If the Manchester City midfielder plays badly in a training session, let alone a match, it haunts him for days, he said.
When City threw away a lead to concede a late equaliser to Burnley last weekend, Ireland was devastated. "It stays with me for longer than anyone else," he said.
But if Ireland is complicated and intense, he also shares with Craig Bellamy the honour of being the most articulate and forthright player on the City playing staff.
And even though it has hurt him that City have drawn their last five league matches in succession, when he spoke about the ambitions of the club this season, he chose to emphasise quite how far City have travelled in the last two years.
The richest club in the world is here in the Arabian Gulf for a sunshine break before they return to England and attempt to breathe new life into their bid to smash their way into the Premier League's top four in an Anfield showdown with Liverpool.
And as Ireland sat in a lounge amid the splendour of the seven star Emirates Palace Hotel yesterday, he said that difficult though City's recent blip has been, it did not compare to the agonies the team went through before Mark Hughes began to transform the club.

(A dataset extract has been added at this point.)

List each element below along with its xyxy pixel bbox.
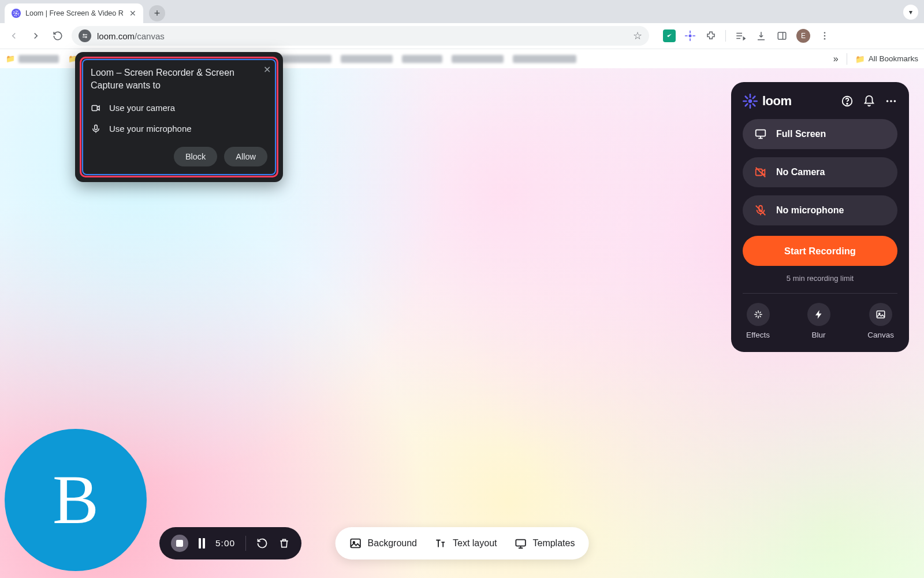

Ireland said he remembered in particular the agony of the final game of the season before last when City lost 8-1 at Middlesbrough in Sven Goran Eriksson's farewell game in charge.
"I don't blame Sven," Ireland said. "But we were given the impression towards the end of the season that he would not be staying and it all felt really amateurish because we went into the last few games thinking 'it doesn't matter whether we win or lose'.
"I was just so angry in that game at Middlesbrough that I was close to tears. Goals were just flying in. It was like a training game. No one was that bothered.
"It was ridiculous. I was looking around at the other players and thinking 'am I the only one that's upset?'
"After the game, because it was the last match of the season, everyone was shaking hands and saying 'see you after the summer, have a good summer' and I was thinking 'this is bizarre, I don't want to be in these changing rooms.
"I didn't even travel back to Manchester with the players. I just didn't want to be on the same bus as them. My girlfriend picked me up in Middlesbrough and we went home.
"I remember the exact moment the next day, sitting in the garden, with her pregnant, and me saying 'I can't carry on like this, I've got to do something about it for myself and for the club'.
"I went training in Glossop for the whole of the next eight weeks while she was pregnant because I couldn't leave the country and had to be around. I just dedicated the summer to myself and my training."
After a superb season last year, Ireland is recognised now as one of the stars of City's team. The crazy, chaotic days of blaming his hasty departure from an Ireland squad on the fictitious death of first one grandma, then the other, seem an age away.
He has done far more than merely survive the influx of superstars that City's billionaire owners have bankrolled. He has thrived on their arrival. But he admitted he is still pursued by his demons.
"If certain things don't go my way, I really start over-thinking things," Ireland said. "It's just that I take my job so seriously. I love my job and this is where I want to play my football.
"It's just me as a person. I've always been that way. If I have a bad training session or things don't go well, I dwell on it for a few days and I'm inside my head thinking about it. It's because I care so much.
"Even when we drew the game the other day against Burnley, everyone was devastated. Some people hold on to things a lot longer than others and I'm one of them.
"Maybe it's one of my downfalls. The best thing is to get out of it and move on but I seem to think too much into it. It's something I have to get out of my system because if I hold on to things too long, it's not good.
"But the more experience you get the better you become. It's a big stage and we are trying to do something here which is massive so you have to take it seriously."
Ireland made it plain that he was not a fan of Elano, the former City playmaker who was transferred at the end of last season and is still a first choice for the Brazil side that will play England in Qatar on Saturday.
Ireland blamed the influence of Elano for drawing Robinho into a clique that separated him from the rest of the team. He also thought Elano was overrated as a player.
"When Elano arrived, there was all this talk about him," Ireland said. "Him and players like him were getting all the credit but I didn't think they had done enough to earn that credit.
"I think Elano had played 7 or 8 games when he arrived and suddenly everyone was saying 'we haven't seen a player like this in a long time'.
"He took all the praise and publicity and I felt as hard as I was working - even when I was giving 110 per cent - I never got that recognition."
Ireland doesn't seem to mind who he upsets. He does not talk with malice. But he does not disguise his feelings.
When Hughes arrived at City, Ireland was being linked with moves to Bolton and Sunderland. "They're the last places I want my career to be," Ireland said.
Some might call that tactless. Some might call it arrogant. Others might just say that Stephen Ireland knew what he wanted from his football career and went out and got it.